---------- SOURCE RECORDS ----------

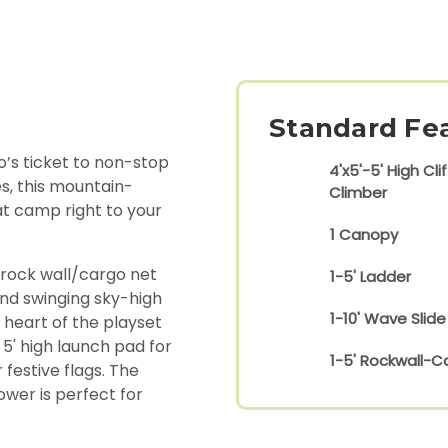
Standard Fe
’s ticket to non-stop
4'x5'-5' High Clif
s, this mountain-
Climber
 at camp right to your
1 Canopy
 rock wall/cargo net
1-5' Ladder
nd swinging sky-high
1-10' Wave Slide
 heart of the playset
 5' high launch pad for
1-5' Rockwall-C
festive flags. The
ower is perfect for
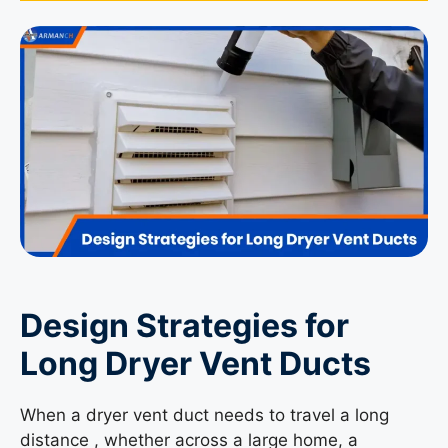
Design Strategies for
Long Dryer Vent Ducts
When a dryer vent duct needs to travel a long
distance , whether across a large home, a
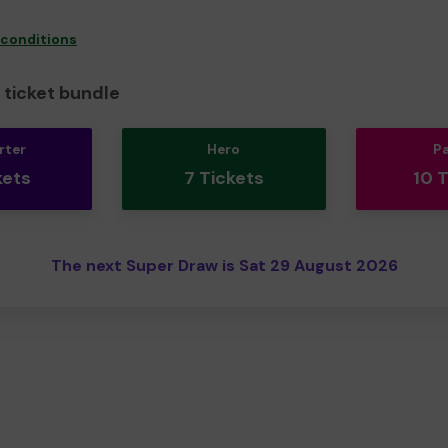
 conditions
ticket bundle
rter
Hero
P
kets
7 Tickets
10 
The next Super Draw is Sat 29 August 2026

----------

=== WHAT THE TASK ASKS ===
Please print exactly the lines running from the line with "Long Dryer Vent Ducts" through the final line of the material, and nothing more. Keep pictures out.

=== RESULT FOR THIS TASK ===
Long Dryer Vent Ducts
When a dryer vent duct needs to travel a long
distance , whether across a large home, a
 conditions
ticket bundle
rter
Hero
P
kets
7 Tickets
10 
The next Super Draw is Sat 29 August 2026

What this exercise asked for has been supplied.